„Mit der Taxonomie ist die Hoffnung verbunden, dass Investoren/-innen künftig besser erkennen sollen, welche Finanzprodukte in der EU dem Klimaschutz und Nachhaltigkeitszielen tatsächlich nutzen. Das soll zu mehr grünen Investitionen führen. Ob die EU-Taxonomie in dieser Hinsicht allerdings zielführend ist, darf bezweifelt werden. Mindestens beim Klimaschutz stellt sich die Frage, ob es nicht geeignetere und vor allem effektivere Instrumente als die EU-Taxonomie gibt, Finanzströme in Richtung Nachhaltigkeit zu lenken. Die zentrale Lenkungswirkung sollte von einem CO2-Preis ausgehen. Bei hohen CO2-Preisen wäre eine Taxonomie vermutlich überflüssig.

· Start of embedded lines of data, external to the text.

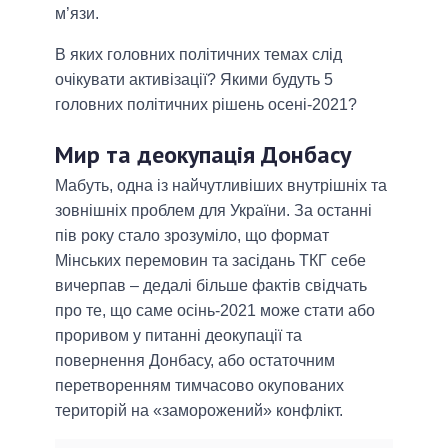
м’язи.
В яких головних політичних темах слід
очікувати активізації? Якими будуть 5
головних політичних рішень осені-2021?
Мир та деокупація Донбасу
Мабуть, одна із найчутливіших внутрішніх та
зовнішніх проблем для України. За останні
пів року стало зрозуміло, що формат
Мінських перемовин та засідань ТКГ себе
вичерпав – дедалі більше фактів свідчать
про те, що саме осінь-2021 може стати або
проривом у питанні деокупації та
повернення Донбасу, або остаточним
перетворенням тимчасово окупованих
територій на «заморожений» конфлікт.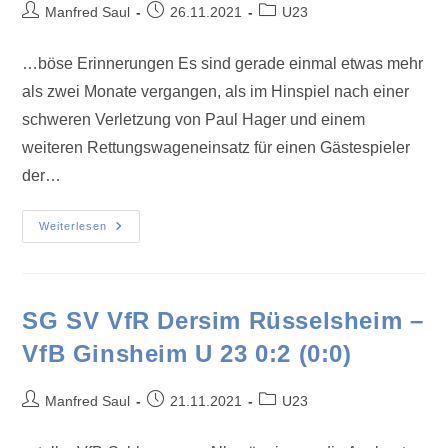
Manfred Saul
26.11.2021
U23
…böse Erinnerungen Es sind gerade einmal etwas mehr
als zwei Monate vergangen, als im Hinspiel nach einer
schweren Verletzung von Paul Hager und einem
weiteren Rettungswageneinsatz für einen Gästespieler
der…
Weiterlesen
SG SV VfR Dersim Rüsselsheim –
VfB Ginsheim U 23 0:2 (0:0)
Manfred Saul
21.11.2021
U23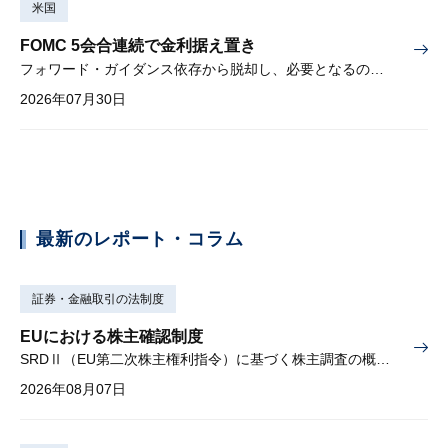
米国
FOMC 5会合連続で金利据え置き
フォワード・ガイダンス依存から脱却し、必要となるのは綿密な経済分析
2026年07月30日
最新のレポート・コラム
証券・金融取引の法制度
EUにおける株主確認制度
SRDⅡ（EU第二次株主権利指令）に基づく株主調査の概要と課題
2026年08月07日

Daneben ergibt sich bei der Ausgestaltung der Taxonomie eine Reihe von Problemen. Ein Merkmal der Taxonomie ist die quantitative Ausrichtung auf Schwellenwerte, z.B. hinsichtlich der Emissionsbilanz bestimmter Produktionsprozesse. Entweder ist ein Unternehmen also nachhaltig im Sinne der Taxonomie oder nicht. Dieser binäre Mechanismus ist unscharf in Bezug auf die tatsächliche Emissionsintensität und die Vermeidungskosten der Unternehmen. Die daraus resultierenden Fehlanreize führen dazu, dass Emissionen über verschiedene Sektoren und Industrien hinweg nicht kosteneffizient reduziert werden. Ein potenzielles Problem ist auch, dass die Taxonomie Leistungsanforderungen auf der Basis des aktuellen Forschungs- und Entwicklungsstandes festlegt. Die Entwicklung neuer Technologien zum Einsparen von CO2 wird so nicht ausreichend angereizt. Zudem besteht sogar die Gefahr, dass Taxonomie-konforme Aktivitäten zementiert werden können, die zwar als nachhaltig etikettiert sind, aber nicht ausreichen, um letztlich CO2-neutral zu werden.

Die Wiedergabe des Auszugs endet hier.